Introduction by Jack Kerouac
First published in France in 1958, then in the United States in 1959, Robert Frank’s The Americans changed the course of twentieth-century photography. In eighty-three photographs, Frank looked beneath the surface of American life to reveal a people plagued by racism, ill-served by their politicians, and rendered numb by a rapidly expanding culture of consumption. Yet he also found novel areas of beauty in simple, overlooked corners of American life. And it was not just Frank’s subject matter—cars, jukeboxes, and even the road itself—that redefined the icons of America; it was also his seemingly intuitive, immediate, off-kilter style, as well as his method of brilliantly linking his photographs together thematically, conceptually, formally, and linguistically, that made The Americans so innovative. More of an ode or a poem than a literal document, the book is as powerful and provocative today as it was fifty-six years ago.

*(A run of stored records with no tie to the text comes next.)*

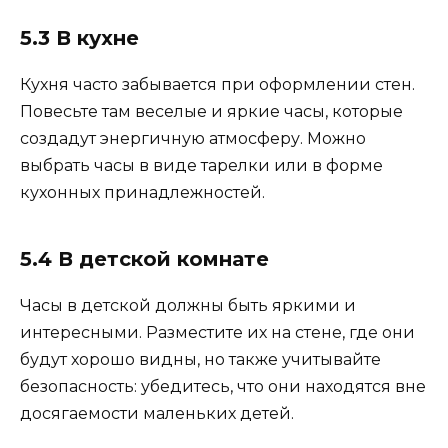
5.3 В кухне
Кухня часто забывается при оформлении стен.
Повесьте там веселые и яркие часы, которые
создадут энергичную атмосферу. Можно
выбрать часы в виде тарелки или в форме
кухонных принадлежностей.
5.4 В детской комнате
Часы в детской должны быть яркими и
интересными. Разместите их на стене, где они
будут хорошо видны, но также учитывайте
безопасность: убедитесь, что они находятся вне
досягаемости маленьких детей.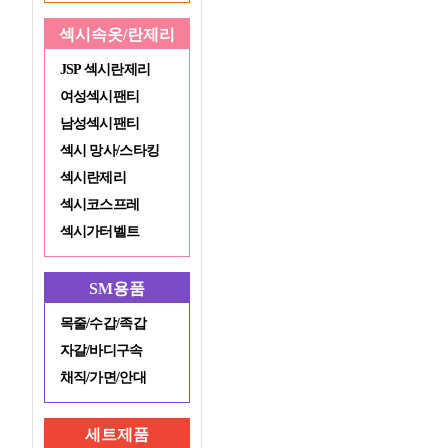
섹시속옷/란제리
JSP 섹시란제리
여성섹시팬티
남성섹시팬티
섹시 망사/스타킹
섹시란제리
섹시코스프레
섹시가터벨트
SM용품
목줄/수갑/족갑
자갈/바디구속
채직/가면/안대
세트제품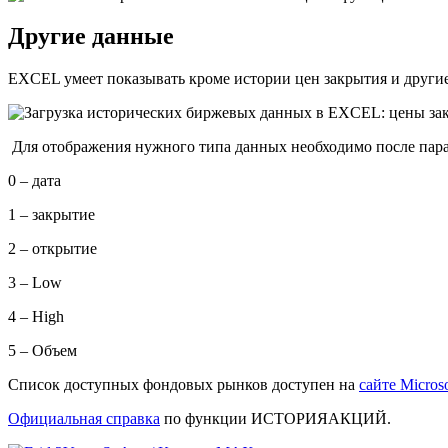
Другие данные
EXCEL умеет показывать кроме истории цен закрытия и другие 
Для отображения нужного типа данных необходимо после пара
0 – дата
1 – закрытие
2 – открытие
3 – Low
4 – High
5 – Объем
Список доступных фондовых рынков доступен на
сайте Microso
Официальная справка
по функции ИСТОРИЯАКЦИЙ.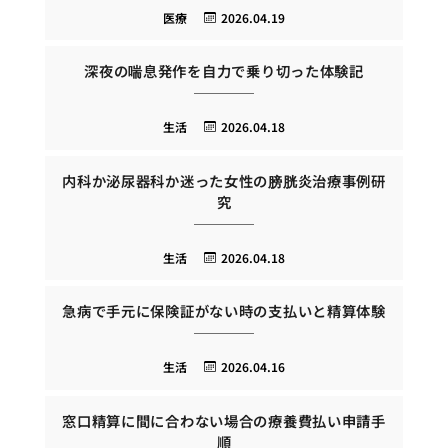
医療
2026.04.19
深夜の喘息発作を自力で乗り切った体験記
生活
2026.04.18
内科か泌尿器科か迷った女性の膀胱炎治療事例研
究
生活
2026.04.18
急病で手元に保険証がない時の支払いと精算体験
生活
2026.04.16
窓口精算に間に合わない場合の療養費払い申請手
順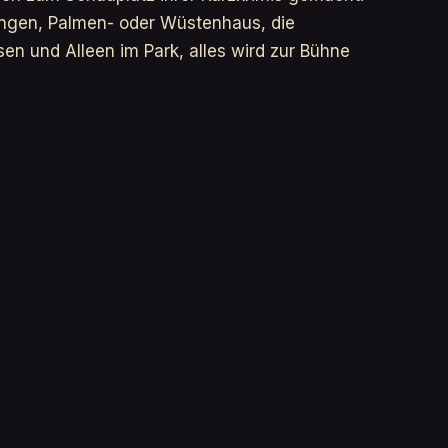
gen, Palmen- oder Wüstenhaus, die
en und Alleen im Park, alles wird zur Bühne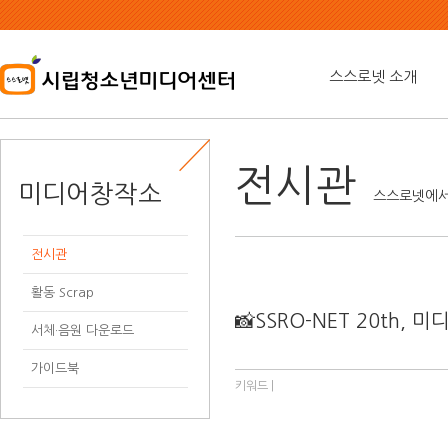
본
문
내
용
스스로넷 소개
바
로
가
기
전시관
미디어창작소
스스로넷에서
전시관
활동 Scrap
📸SSRO-NET 20th
서체·음원 다운로드
가이드북
키워드 |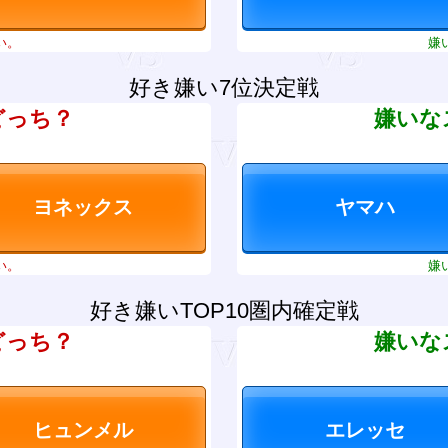
い。
嫌
好き嫌い7位決定戦
どっち？
嫌いな
い。
嫌
好き嫌いTOP10圏内確定戦
どっち？
嫌いな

Robert Frank was born in Zurich, Switzerland, in 1924 and emigrated to the United States in 1947. He is best known for his seminal book The Americans, first published in 1959, which gave rise to a distinctly new form of photobooks, and his experimental film Pull My Daisy, made in 1959. Frank’s other important projects include the books Black White and Things (1954), Lines of My Hand (1972), and the film Cocksucker Blues for the Rolling Stones (1972). Frank died on September 9, 2019 at the age of 94.